→ WHAT TO DO
Retype exactly the span of lines below from the one with "Please provide the" through the one with "Tweets by RinkoGourmet". Do not include pictures.

→ SUPPLIED DATA
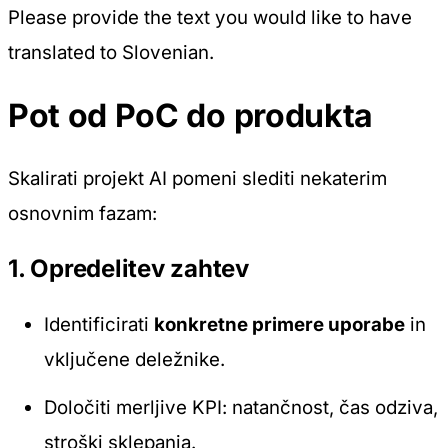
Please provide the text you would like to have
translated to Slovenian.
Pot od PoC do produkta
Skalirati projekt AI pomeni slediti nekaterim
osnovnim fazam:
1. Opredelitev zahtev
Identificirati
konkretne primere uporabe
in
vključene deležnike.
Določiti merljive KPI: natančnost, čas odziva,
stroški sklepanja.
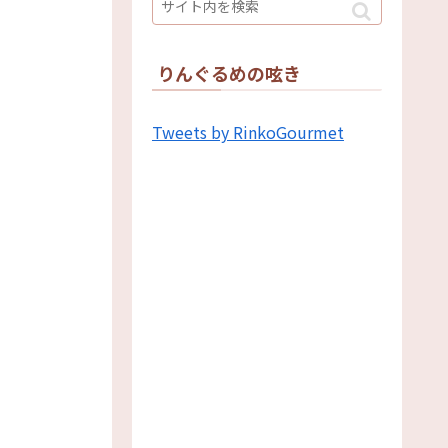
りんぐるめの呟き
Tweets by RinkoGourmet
--
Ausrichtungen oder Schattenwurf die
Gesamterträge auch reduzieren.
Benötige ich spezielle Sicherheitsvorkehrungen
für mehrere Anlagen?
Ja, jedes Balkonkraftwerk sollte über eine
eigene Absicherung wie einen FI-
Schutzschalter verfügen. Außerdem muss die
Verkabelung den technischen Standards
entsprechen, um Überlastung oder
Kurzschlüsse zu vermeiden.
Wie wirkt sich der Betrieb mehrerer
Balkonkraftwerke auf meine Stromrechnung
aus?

→ WORKED SOLUTION
Please provide the text you would like to have
translated to Slovenian.
Pot od PoC do produkta
Skalirati projekt AI pomeni slediti nekaterim
osnovnim fazam:
1. Opredelitev zahtev
Identificirati
konkretne primere uporabe
in
vključene deležnike.
Določiti merljive KPI: natančnost, čas odziva,
stroški sklepanja.
りんぐるめの呟き
Tweets by RinkoGourmet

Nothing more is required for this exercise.